By Richard Mann, Field Editor
What about bullet weight and energy? Energy, kinetic energy, is a product of bullet weight and velocity, but two bullets can have the exact same energy and create substantially different wounds based on how they work, how they expand and their path in tissue. Realistically, it makes no sense to base performance on the potential to do work—kinetic energy—if that work is not done. With regard to bullet weight alone, Finn Aagaard, a much respected gunwriter and very experienced big game hunter once wrote, “Given sufficient penetration, what does any additional bullet weight add to killing power? Nothing, absolutely nothing.”
This leaves us with the more logical approach of basing stopping power on terminal performance—what occurs after bullet impact—not external ballistics. Impact velocity, bullet expansion and actual penetration would seem to be the pragmatic guide to the determination of effectiveness.

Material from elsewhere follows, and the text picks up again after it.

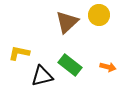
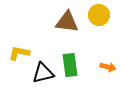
brown triangle: rotated 50 degrees clockwise
green rectangle: rotated 45 degrees clockwise
black triangle: moved 1 px right, 3 px up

A bullet that expands creates a larger wound cavity. The more expansion, the more tissue that is damaged, destroyed or traumatized. Multiple tests have shown a correlation between large wound cavities and bullets that expand at least 1.5 times their unfired diameter. However, over-expansion and/or fragmentation to the point the bullet loses a lot of weight limits penetration and penetration is important. The problem is that deep penetration without expansion is notorious for slow incapacitation. Hunters and gunfighters will confirm this and the reason is that bullets that penetrate really deep and expand very little damage small amounts of tissue and cause minimal pain. Still, if we hope to penetrate the vitals as a failsafe to the possible lack of our attacker’s ability to feel pain, “sufficient penetration”—like Aagaard alluded to—is important.
And then there’s impact velocity. When you combine high impact velocity with expansion, wound cavities get very large. This should not come as a surprise. The .38 Spl. and the .357 Mag. shoot the same caliber bullet, but the .357 Mag. pushes it much faster and has a much better record for stopping bad guys. When comparing their performance in 10 percent gelatin using similar bullets, the difference is obvious.
So, should you carry the combination you think will cause the most pain or the one you think will penetrate through to the vitals no matter the shot angle and regardless of what gets in the bullet’s way? Common sense should tell us that the failsafe, penetration, is our first priority; if pain fails to stop the attack—and it might—we have to rely on the bullet’s ability to drive through vital organs. The ability to inflict the maximum amount of pain should be our second goal. This makes choosing the handgun/bullet combination simple—you want the combination that penetrates to a sufficient depth and damages the most tissue in the process.